[Exercise brief]
Transcribe word for word the section of the records below that opens with the line containing "žĺtky a miešame ručnou metličkou do hladka" and closes with the line containing "Naspäť do zložky"; drop every picture.

··· Data records

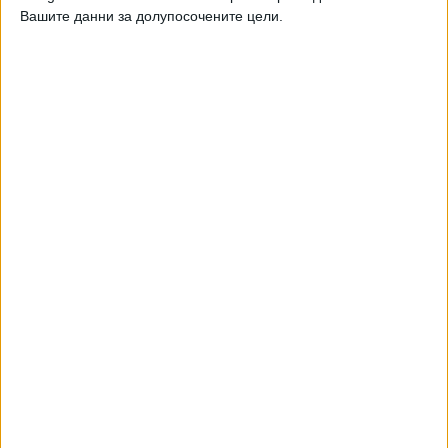
Вашите данни за долупосочените цели.
Шефът на парламента в Словения иска
референдум за излизане от НАТО
14 Апр. 2026
Буря със скорост 120 км/ч удари Хърватия и
Словения
27 Март 2026
Още по темата
ОЩЕ НОВИНИ ОТ ЧУЖБИНА
Нацистки кораб изплува заради сушата в Дунав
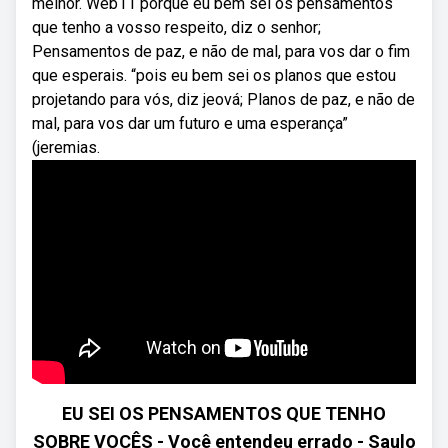
melhor. Web11 porque eu bem sei os pensamentos
que tenho a vosso respeito, diz o senhor;
Pensamentos de paz, e não de mal, para vos dar o fim
que esperais. “pois eu bem sei os planos que estou
projetando para vós, diz jeová; Planos de paz, e não de
mal, para vos dar um futuro e uma esperança”
(jeremias.
EU SEI OS PENSAMENTOS QUE TENHO
SOBRE VOCÊS - Você entendeu errado - Saulo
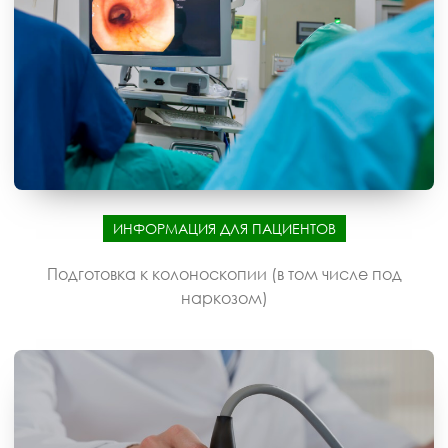
ИНФОРМАЦИЯ ДЛЯ ПАЦИЕНТОВ
Подготовка к колоноскопии (в том числе под
наркозом)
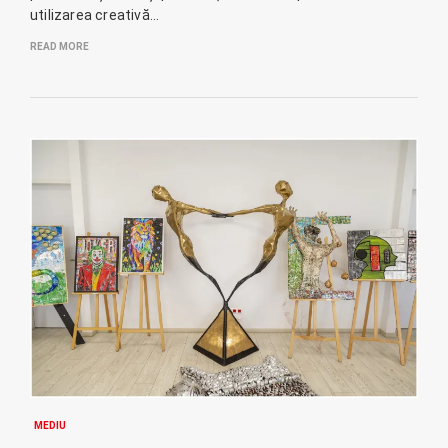
utilizarea creativă…
READ MORE
MEDIU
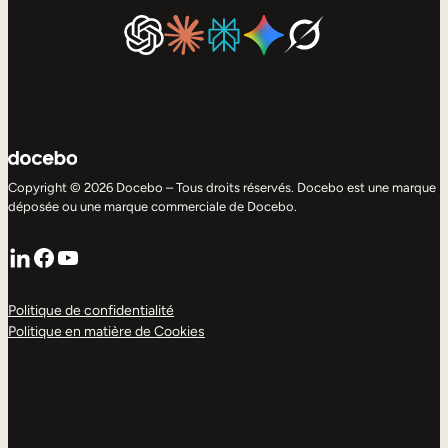
Copyright © 2026 Docebo – Tous droits réservés. Docebo est une marque
déposée ou une marque commerciale de Docebo.
LinkedIn
Facebook
YouTube
Politique de confidentialité
Politique en matière de Cookies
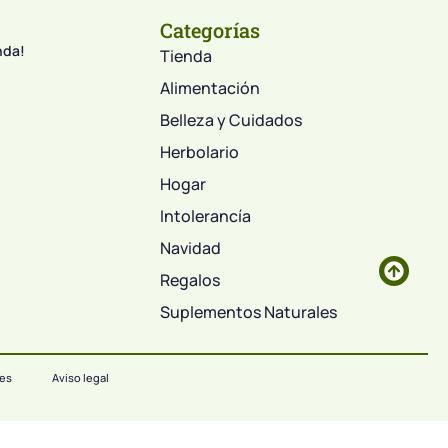
Categorías
nda!
Tienda
Alimentación
Belleza y Cuidados
Herbolario
Hogar
Intolerancía
Navidad
Regalos
Suplementos Naturales
ies
Aviso legal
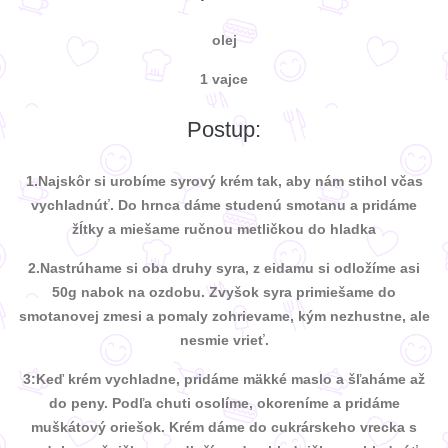
olej
1 vajce
Postup:
1.Najskôr si urobíme syrový krém tak, aby nám stihol včas
vychladnúť. Do hrnca dáme studenú smotanu a pridáme
žĺtky a miešame ručnou metličkou do hladka
2.Nastrúhame si oba druhy syra, z eidamu si odložíme asi
50g nabok na ozdobu. Zvyšok syra primiešame do
smotanovej zmesi a pomaly zohrievame, kým nezhustne, ale
nesmie vrieť.
3:Keď krém vychladne, pridáme mäkké maslo a šľaháme až
do peny. Podľa chuti osolíme, okoreníme a pridáme
muškátový oriešok. Krém dáme do cukrárskeho vrecka s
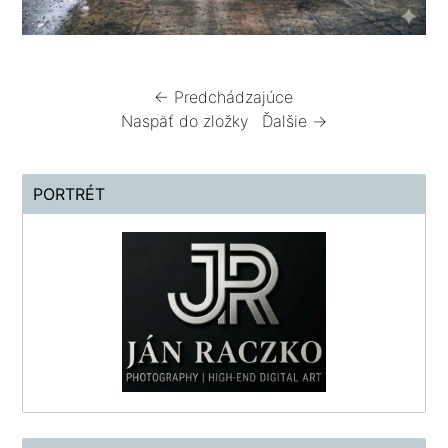
← Predchádzajúce
Naspäť do zložky
Ďalšie →
PORTRÉT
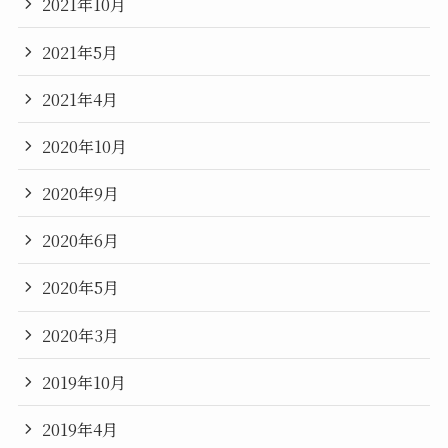
2021年10月
2021年5月
2021年4月
2020年10月
2020年9月
2020年6月
2020年5月
2020年3月
2019年10月
2019年4月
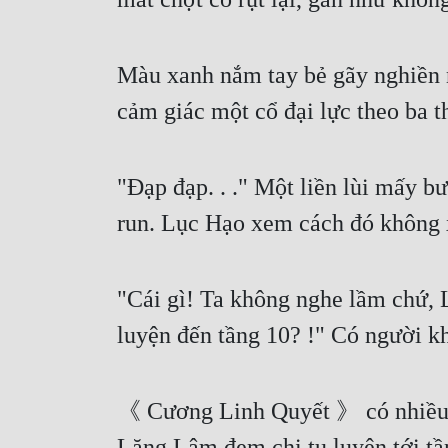
Màu xanh nắm tay bẻ gãy nghiền n
cảm giác một cổ đại lực theo ba t
"Đạp đạp. . ." Một liền lùi mấy b
run. Lục Hạo xem cách đó không
"Cái gì! Ta không nghe lầm chứ
luyện đến tầng 10? !" Có người k
《 Cương Linh Quyết 》 có nhiều k
Lăng Lâm đem chi tu luyện tới tần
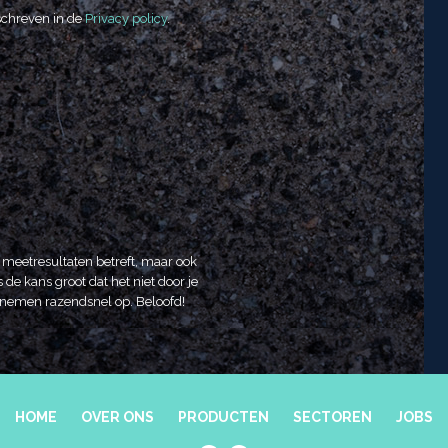
schreven in de
Privacy policy
.
t meetresultaten betreft, maar ook
 de kans groot dat het niet door je
We nemen razendsnel op. Beloofd!
HOME
OVER ONS
PRODUCTEN
SECTOREN
JOBS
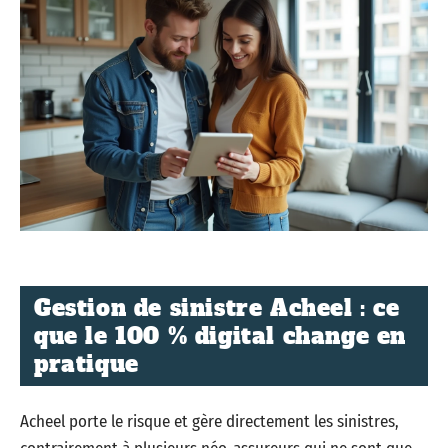
Gestion de sinistre Acheel : ce
que le 100 % digital change en
pratique
Acheel porte le risque et gère directement les sinistres,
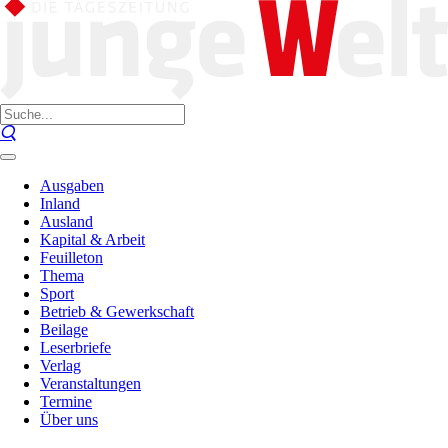
Ausgaben
Inland
Ausland
Kapital & Arbeit
Feuilleton
Thema
Sport
Betrieb & Gewerkschaft
Beilage
Leserbriefe
Verlag
Veranstaltungen
Termine
Über uns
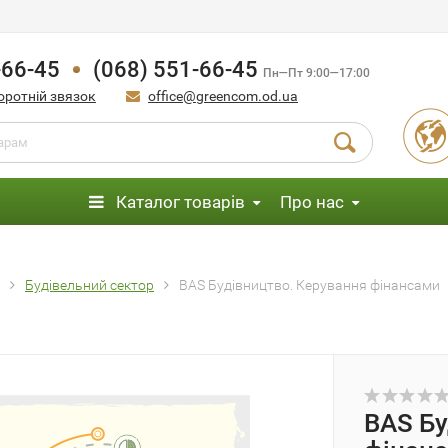
-66-45
(068) 551-66-45
Пн—Пт 9:00—17:00
оротній звязок
office@greencom.od.ua
Каталог товарів
Про нас
Будівельний сектор
BAS Будівництво. Керування фінансами
BAS Бу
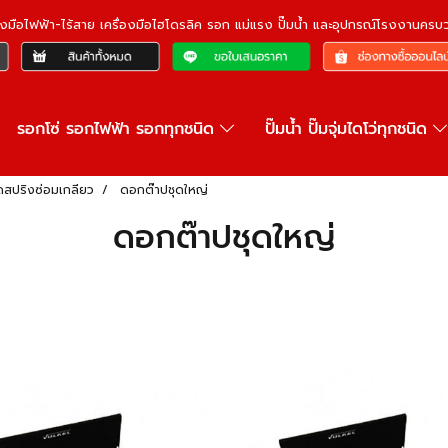
ื่องมือไฟฟ้า-ไร้สาย เครื่องมือไฮโดรลิค รอก แม่แรง ปั๊มน้ำ และอุปกรณ์โรงงานคร
รอกโซ่ รอกไฟฟ้า รอกทุกชนิด
ปั๊มน้ำ ปั๊มจุ่มไดโว่ทุกชนิด
ดสปริงซ่อมเกลียว
ดอกต๊าปชุดใหญ่
ดอกต๊าปชุดใหญ่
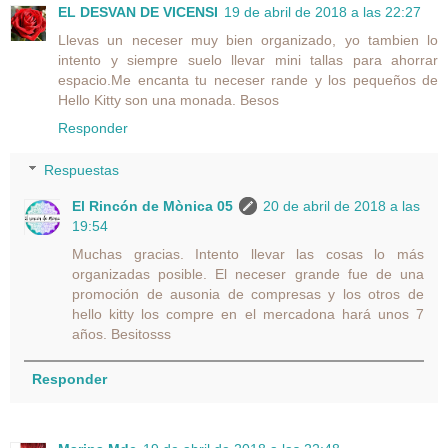
EL DESVAN DE VICENSI
19 de abril de 2018 a las 22:27
Llevas un neceser muy bien organizado, yo tambien lo
intento y siempre suelo llevar mini tallas para ahorrar
espacio.Me encanta tu neceser rande y los pequeños de
Hello Kitty son una monada. Besos
Responder
Respuestas
El Rincón de Mònica 05
20 de abril de 2018 a las
19:54
Muchas gracias. Intento llevar las cosas lo más
organizadas posible. El neceser grande fue de una
promoción de ausonia de compresas y los otros de
hello kitty los compre en el mercadona hará unos 7
años. Besitosss
Responder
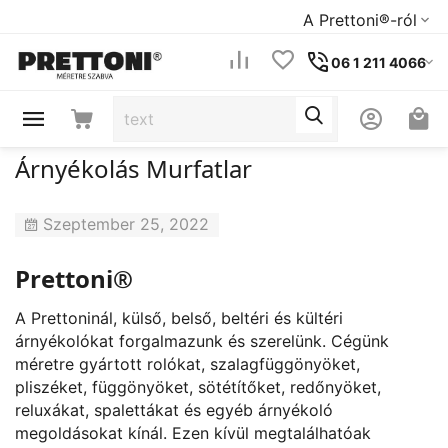
A Prettoni®-ról
06 1 211 4066
Árnyékolás Murfatlar
Szeptember 25, 2022
Prettoni®
A Prettoninál, külső, belső, beltéri és kültéri
árnyékolókat forgalmazunk és szerelünk. Cégünk
méretre gyártott rolókat, szalagfüggönyöket,
pliszéket, függönyöket, sötétítőket, redőnyöket,
reluxákat, spalettákat és egyéb árnyékoló
megoldásokat kínál. Ezen kívül megtalálhatóak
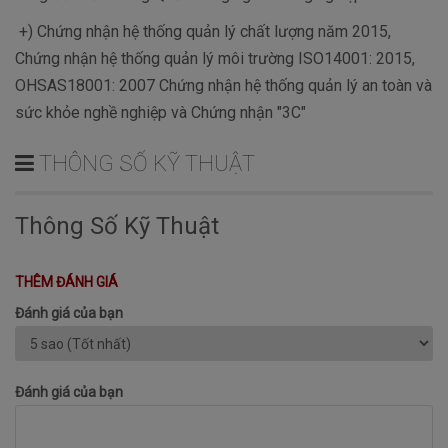
+) Chứng nhận hệ thống quản lý chất lượng năm 2015,
Chứng nhận hệ thống quản lý môi trường ISO14001: 2015,
OHSAS18001: 2007 Chứng nhận hệ thống quản lý an toàn và
sức khỏe nghề nghiệp và Chứng nhận "3C"
THÔNG SỐ KỸ THUẬT
Thông Số Kỹ Thuật
THÊM ĐÁNH GIÁ
Đánh giá của bạn
Đánh giá của bạn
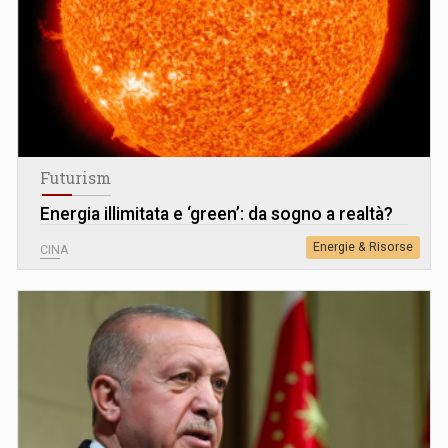
Futurism
Energia illimitata e ‘green’: da sogno a realtà?
Energie & Risorse
CINA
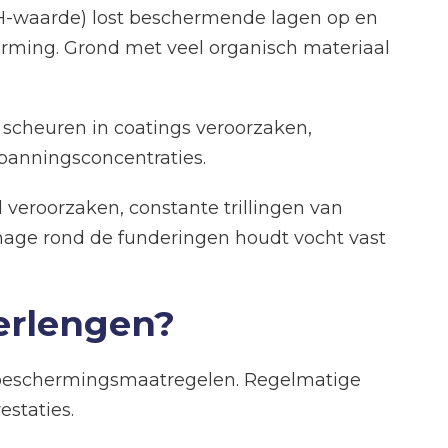
pH-waarde) lost beschermende lagen op en
vorming. Grond met veel organisch materiaal
kan scheuren in coatings veroorzaken,
panningsconcentraties.
veroorzaken, constante trillingen van
ainage rond de funderingen houdt vocht vast
erlengen?
n beschermingsmaatregelen. Regelmatige
estaties.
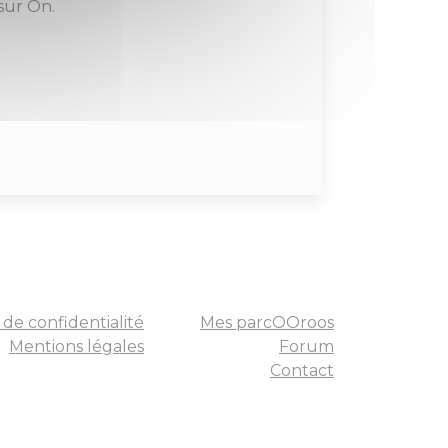
sur On.
 de confidentialité
Mes parcOOroos
Mentions légales
Forum
Contact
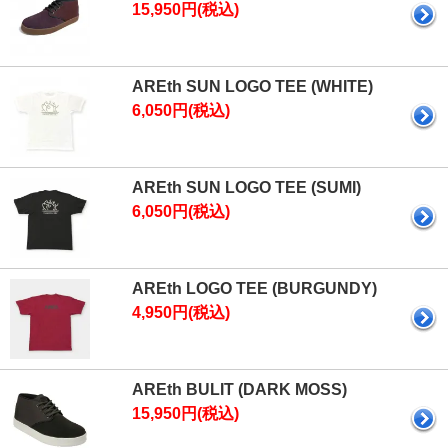
15,950円(税込)
AREth SUN LOGO TEE (WHITE)
6,050円(税込)
AREth SUN LOGO TEE (SUMI)
6,050円(税込)
AREth LOGO TEE (BURGUNDY)
4,950円(税込)
AREth BULIT (DARK MOSS)
15,950円(税込)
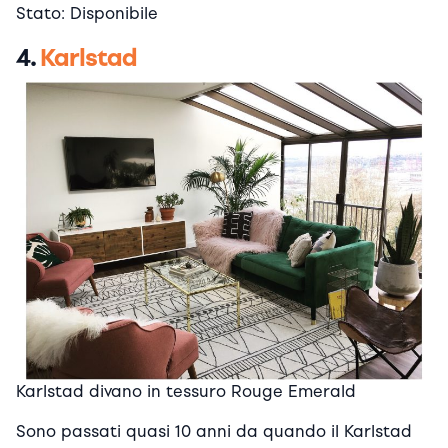
Stato: Disponibile
4.
Karlstad
Karlstad divano in tessuro Rouge Emerald
Sono passati quasi 10 anni da quando il Karlstad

······

[Finished task]
žĺtky a miešame ručnou metličkou do hladka
2.Nastrúhame si oba druhy syra, z eidamu si odložíme asi
50g nabok na ozdobu. Zvyšok syra primiešame do
smotanovej zmesi a pomaly zohrievame, kým nezhustne, ale
nesmie vrieť.
3:Keď krém vychladne, pridáme mäkké maslo a šľaháme až
do peny. Podľa chuti osolíme, okoreníme a pridáme
muškátový oriešok. Krém dáme do cukrárskeho vrecka s
← Predchádzajúce
Naspäť do zložky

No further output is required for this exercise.